Though the Group of Five's playoff payout is about one-sixth of the bigger conference's share, it's probably enough to cover new costs.
That's where "permissive" legislation comes into play. Last week, the NCAA Board of Directors agreed to evaluate the bigger conferences' plan for autonomy, with one caveat -- the proposed "actionable" legislation, which would let bigger conferences make changes without direct input from others, should be reworked.
The 'autonomy' label creates a clear assumption -- that this is a squeeze-out attempt from the traditional powers.
MAC commissioner Jon Steinbrecher believes that's not the case after the commissioners have had "some pretty blunt conversations" on the matter.
Regardless of their budget differences, the Group of Five faces similar challenges and vulnerabilities and sensitivities over unions, amateurism and concussions as the Power 5.
"I don't think we've interpreted it that way," said Steinbrecher when asked whether power conferences are attempting a squeeze-out. "I think there's a recognition in large part because of the sums of revenue they are generating, they have some issues and pressures on them. Which is not to say we don't have some of those similar issues, and we're going to have to address those in some form or fashion."
As Thompson puts it, if the bigger conferences want to "fly in recruits by helicopter," don't let the Mountain West stop them.
"For 125 years, the Pac-12 has had larger budgets than the Mountain West," Thompson said. "It's not that we aren't facing something we haven't faced in forever. It's just simply a matter of being able to do things that are similar."
The Mountain West formed in 1999, but you get the point. Budget differences didn't just happen.
Now conferences must decide which areas they want to spend -- and whether it's worth it.

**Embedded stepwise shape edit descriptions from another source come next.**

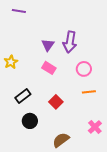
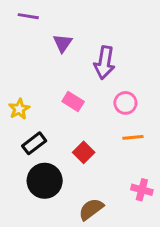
purple triangle: (48, 45) -> (63, 43), moved
yellow star: (11, 62) -> (19, 109), moved
black circle: (30, 121) -> (45, 181), size x1.5
pink cross: (95, 127) -> (142, 190), turned -32

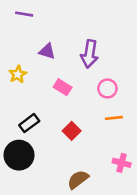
purple triangle: (63, 43) -> (47, 51), moved, turned -48
yellow star: (19, 109) -> (18, 74), moved
black circle: (45, 181) -> (19, 155), moved

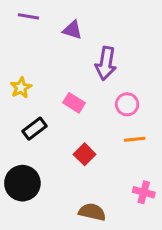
purple triangle: (47, 51) -> (72, 30), moved
black rectangle: (29, 123) -> (35, 129), moved
brown semicircle: (78, 179) -> (92, 212), turned 50

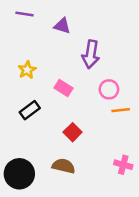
yellow star: (21, 88) -> (27, 70), moved
orange line: (135, 139) -> (121, 110), moved
black circle: (22, 183) -> (19, 174), moved
brown semicircle: (92, 212) -> (63, 166), moved

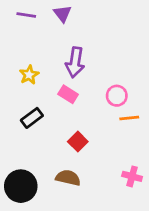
purple triangle: (62, 26) -> (62, 14), moved, turned 36
purple arrow: (91, 54) -> (75, 62), moved

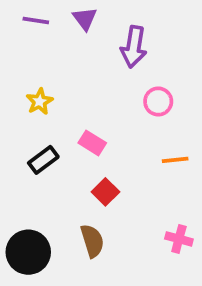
purple arrow: (75, 62) -> (134, 47), moved
pink rectangle: (68, 94) -> (92, 143), moved
pink circle: (117, 96) -> (158, 101), moved
brown semicircle: (68, 178) -> (92, 241), turned 60

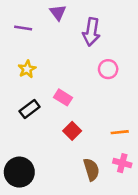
purple line: (36, 20) -> (23, 28), moved
orange line: (175, 160) -> (120, 132), moved
brown semicircle: (92, 241) -> (91, 170), moved

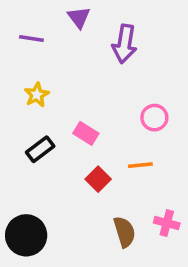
pink circle: (108, 69) -> (154, 118), moved
orange line: (120, 132) -> (140, 165), moved

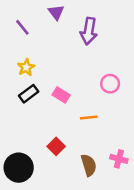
purple line: (31, 39) -> (22, 27), turned 42
black rectangle: (40, 149) -> (29, 94), moved
orange line: (140, 165) -> (89, 117), moved
red square: (98, 179) -> (56, 146), moved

While power-conference athletic budgets typically run from $40 to $125 million, the smaller conferences might max out at $50 to $60 million but many schools dip well below that. The range for C-USA schools is roughly $20-$35 million.
One concern of commissioners is whether schools should have discretion over what they pay or the conferences should mandate it.
The American hasn't made that decision yet, commissioner Mike Aresco said.
"But we have said as a conference we were going to support full cost of attendance," Aresco said.
The MAC and Mountain West are taking a similar approach with expenses. Steinbrecher is hesitant to speak for his whole league on cost of attendance because the figures aren't final -- will it be $2,000 per player? Or $4,000? -- but he acknowledges the MAC wants to play at the highest level of football it can.
The playoff will help. It's structured in such a way that will make a small-conference team making the playoff doubtful at best. The strength of schedule simply won't be there. Only independents such as Notre Dame or BYU would have a chance.
That's what the smaller conferences had to give up for what amounts to a nice return -- a huge financial boost and one guaranteed spot in one of the New Years Six contract bowls.
Seven non-automatic qualifiers have made a BCS bowl since 2005, averaging one every 0.77 years. That doesn't count the American, which had an automatic bid while the Big East.
"I don't think people understand how challenging it was to get one of those BCS berths as a non-AQ," Steinbrecher said. "When those provisions were put in, no one thought we'd be able to access it. As it turned out, we could get there. We had pretty good teams."
And a pretty big list of expenses coming.